▶ [YOUR OBJECTIVE] Your task is to extract every line from the material below exactly.

-------- ENTRIES SUPPLIED

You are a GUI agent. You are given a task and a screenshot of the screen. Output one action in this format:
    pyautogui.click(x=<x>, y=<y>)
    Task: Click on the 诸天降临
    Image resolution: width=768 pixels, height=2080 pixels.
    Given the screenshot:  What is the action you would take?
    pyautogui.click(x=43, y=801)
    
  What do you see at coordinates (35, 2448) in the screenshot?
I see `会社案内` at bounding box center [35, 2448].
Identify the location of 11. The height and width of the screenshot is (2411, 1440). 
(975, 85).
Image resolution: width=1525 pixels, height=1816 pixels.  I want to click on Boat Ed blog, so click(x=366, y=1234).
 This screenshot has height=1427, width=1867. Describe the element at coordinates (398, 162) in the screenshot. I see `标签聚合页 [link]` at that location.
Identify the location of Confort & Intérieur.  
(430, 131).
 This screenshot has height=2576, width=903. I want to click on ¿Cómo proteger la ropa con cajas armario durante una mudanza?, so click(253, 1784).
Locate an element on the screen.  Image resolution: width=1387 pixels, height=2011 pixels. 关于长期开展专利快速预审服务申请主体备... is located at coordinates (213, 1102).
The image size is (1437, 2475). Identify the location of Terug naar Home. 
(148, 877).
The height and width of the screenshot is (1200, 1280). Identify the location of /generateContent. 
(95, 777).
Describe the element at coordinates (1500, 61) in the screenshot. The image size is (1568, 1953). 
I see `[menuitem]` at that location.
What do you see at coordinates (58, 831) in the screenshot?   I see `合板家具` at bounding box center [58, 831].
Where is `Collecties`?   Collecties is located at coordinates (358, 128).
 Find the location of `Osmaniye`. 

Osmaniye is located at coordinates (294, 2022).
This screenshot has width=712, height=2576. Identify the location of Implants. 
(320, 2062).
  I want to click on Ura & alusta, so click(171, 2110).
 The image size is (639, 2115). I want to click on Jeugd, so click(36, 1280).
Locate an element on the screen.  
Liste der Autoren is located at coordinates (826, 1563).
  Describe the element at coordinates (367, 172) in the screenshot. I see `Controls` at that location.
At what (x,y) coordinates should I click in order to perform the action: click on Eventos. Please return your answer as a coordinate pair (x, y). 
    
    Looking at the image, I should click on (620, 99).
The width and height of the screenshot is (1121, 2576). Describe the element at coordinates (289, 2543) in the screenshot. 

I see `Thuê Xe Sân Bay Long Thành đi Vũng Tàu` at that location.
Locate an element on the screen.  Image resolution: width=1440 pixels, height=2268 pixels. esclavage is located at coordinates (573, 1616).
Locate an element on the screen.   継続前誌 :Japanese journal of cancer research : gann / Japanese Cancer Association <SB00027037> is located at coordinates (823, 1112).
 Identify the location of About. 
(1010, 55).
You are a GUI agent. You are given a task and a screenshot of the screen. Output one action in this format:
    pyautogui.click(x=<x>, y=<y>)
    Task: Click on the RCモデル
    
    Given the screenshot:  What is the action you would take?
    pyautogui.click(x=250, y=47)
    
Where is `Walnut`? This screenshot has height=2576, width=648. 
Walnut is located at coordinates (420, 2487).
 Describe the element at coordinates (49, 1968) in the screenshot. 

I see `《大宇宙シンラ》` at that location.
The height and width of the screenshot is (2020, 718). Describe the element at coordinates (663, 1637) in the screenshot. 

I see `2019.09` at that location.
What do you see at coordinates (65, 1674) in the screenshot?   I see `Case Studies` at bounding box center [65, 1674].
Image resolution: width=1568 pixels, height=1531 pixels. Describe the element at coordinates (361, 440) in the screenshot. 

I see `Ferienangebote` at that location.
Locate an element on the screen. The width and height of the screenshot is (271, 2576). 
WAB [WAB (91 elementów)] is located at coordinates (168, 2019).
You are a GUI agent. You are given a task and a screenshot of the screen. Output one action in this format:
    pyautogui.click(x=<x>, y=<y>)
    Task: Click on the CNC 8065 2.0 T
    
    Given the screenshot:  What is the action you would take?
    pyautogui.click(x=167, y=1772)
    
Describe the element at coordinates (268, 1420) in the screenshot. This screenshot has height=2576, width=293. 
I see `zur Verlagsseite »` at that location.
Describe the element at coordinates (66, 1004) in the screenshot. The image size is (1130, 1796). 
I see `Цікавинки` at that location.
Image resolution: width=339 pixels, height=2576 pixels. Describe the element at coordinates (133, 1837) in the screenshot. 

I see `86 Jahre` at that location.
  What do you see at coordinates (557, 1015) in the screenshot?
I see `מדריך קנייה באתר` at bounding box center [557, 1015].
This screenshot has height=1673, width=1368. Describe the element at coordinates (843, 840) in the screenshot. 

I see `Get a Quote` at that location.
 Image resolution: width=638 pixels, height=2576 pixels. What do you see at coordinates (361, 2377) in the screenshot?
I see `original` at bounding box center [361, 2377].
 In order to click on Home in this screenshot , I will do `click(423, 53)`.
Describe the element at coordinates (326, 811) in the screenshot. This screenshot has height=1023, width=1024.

----------------

▶ [RESPONSE TO THIS TASK]
You are a GUI agent. You are given a task and a screenshot of the screen. Output one action in this format:
    pyautogui.click(x=<x>, y=<y>)
    Task: Click on the 诸天降临
    Image resolution: width=768 pixels, height=2080 pixels.
    Given the screenshot:  What is the action you would take?
    pyautogui.click(x=43, y=801)
    
  What do you see at coordinates (35, 2448) in the screenshot?
I see `会社案内` at bounding box center [35, 2448].
Identify the location of 11. The height and width of the screenshot is (2411, 1440). 
(975, 85).
Image resolution: width=1525 pixels, height=1816 pixels.  I want to click on Boat Ed blog, so click(x=366, y=1234).
 This screenshot has height=1427, width=1867. Describe the element at coordinates (398, 162) in the screenshot. I see `标签聚合页 [link]` at that location.
Identify the location of Confort & Intérieur.  
(430, 131).
 This screenshot has height=2576, width=903. I want to click on ¿Cómo proteger la ropa con cajas armario durante una mudanza?, so click(253, 1784).
Locate an element on the screen.  Image resolution: width=1387 pixels, height=2011 pixels. 关于长期开展专利快速预审服务申请主体备... is located at coordinates (213, 1102).
The image size is (1437, 2475). Identify the location of Terug naar Home. 
(148, 877).
The height and width of the screenshot is (1200, 1280). Identify the location of /generateContent. 
(95, 777).
Describe the element at coordinates (1500, 61) in the screenshot. The image size is (1568, 1953). 
I see `[menuitem]` at that location.
What do you see at coordinates (58, 831) in the screenshot?   I see `合板家具` at bounding box center [58, 831].
Where is `Collecties`?   Collecties is located at coordinates (358, 128).
 Find the location of `Osmaniye`. 

Osmaniye is located at coordinates (294, 2022).
This screenshot has width=712, height=2576. Identify the location of Implants. 
(320, 2062).
  I want to click on Ura & alusta, so click(171, 2110).
 The image size is (639, 2115). I want to click on Jeugd, so click(36, 1280).
Locate an element on the screen.  
Liste der Autoren is located at coordinates (826, 1563).
  Describe the element at coordinates (367, 172) in the screenshot. I see `Controls` at that location.
At what (x,y) coordinates should I click in order to perform the action: click on Eventos. Please return your answer as a coordinate pair (x, y). 
    
    Looking at the image, I should click on (620, 99).
The width and height of the screenshot is (1121, 2576). Describe the element at coordinates (289, 2543) in the screenshot. 

I see `Thuê Xe Sân Bay Long Thành đi Vũng Tàu` at that location.
Locate an element on the screen.  Image resolution: width=1440 pixels, height=2268 pixels. esclavage is located at coordinates (573, 1616).
Locate an element on the screen.   継続前誌 :Japanese journal of cancer research : gann / Japanese Cancer Association <SB00027037> is located at coordinates (823, 1112).
 Identify the location of About. 
(1010, 55).
You are a GUI agent. You are given a task and a screenshot of the screen. Output one action in this format:
    pyautogui.click(x=<x>, y=<y>)
    Task: Click on the RCモデル
    
    Given the screenshot:  What is the action you would take?
    pyautogui.click(x=250, y=47)
    
Where is `Walnut`? This screenshot has height=2576, width=648. 
Walnut is located at coordinates (420, 2487).
 Describe the element at coordinates (49, 1968) in the screenshot. 

I see `《大宇宙シンラ》` at that location.
The height and width of the screenshot is (2020, 718). Describe the element at coordinates (663, 1637) in the screenshot. 

I see `2019.09` at that location.
What do you see at coordinates (65, 1674) in the screenshot?   I see `Case Studies` at bounding box center [65, 1674].
Image resolution: width=1568 pixels, height=1531 pixels. Describe the element at coordinates (361, 440) in the screenshot. 

I see `Ferienangebote` at that location.
Locate an element on the screen. The width and height of the screenshot is (271, 2576). 
WAB [WAB (91 elementów)] is located at coordinates (168, 2019).
You are a GUI agent. You are given a task and a screenshot of the screen. Output one action in this format:
    pyautogui.click(x=<x>, y=<y>)
    Task: Click on the CNC 8065 2.0 T
    
    Given the screenshot:  What is the action you would take?
    pyautogui.click(x=167, y=1772)
    
Describe the element at coordinates (268, 1420) in the screenshot. This screenshot has height=2576, width=293. 
I see `zur Verlagsseite »` at that location.
Describe the element at coordinates (66, 1004) in the screenshot. The image size is (1130, 1796). 
I see `Цікавинки` at that location.
Image resolution: width=339 pixels, height=2576 pixels. Describe the element at coordinates (133, 1837) in the screenshot. 

I see `86 Jahre` at that location.
  What do you see at coordinates (557, 1015) in the screenshot?
I see `מדריך קנייה באתר` at bounding box center [557, 1015].
This screenshot has height=1673, width=1368. Describe the element at coordinates (843, 840) in the screenshot. 

I see `Get a Quote` at that location.
 Image resolution: width=638 pixels, height=2576 pixels. What do you see at coordinates (361, 2377) in the screenshot?
I see `original` at bounding box center [361, 2377].
 In order to click on Home in this screenshot , I will do `click(423, 53)`.
Describe the element at coordinates (326, 811) in the screenshot. This screenshot has height=1023, width=1024.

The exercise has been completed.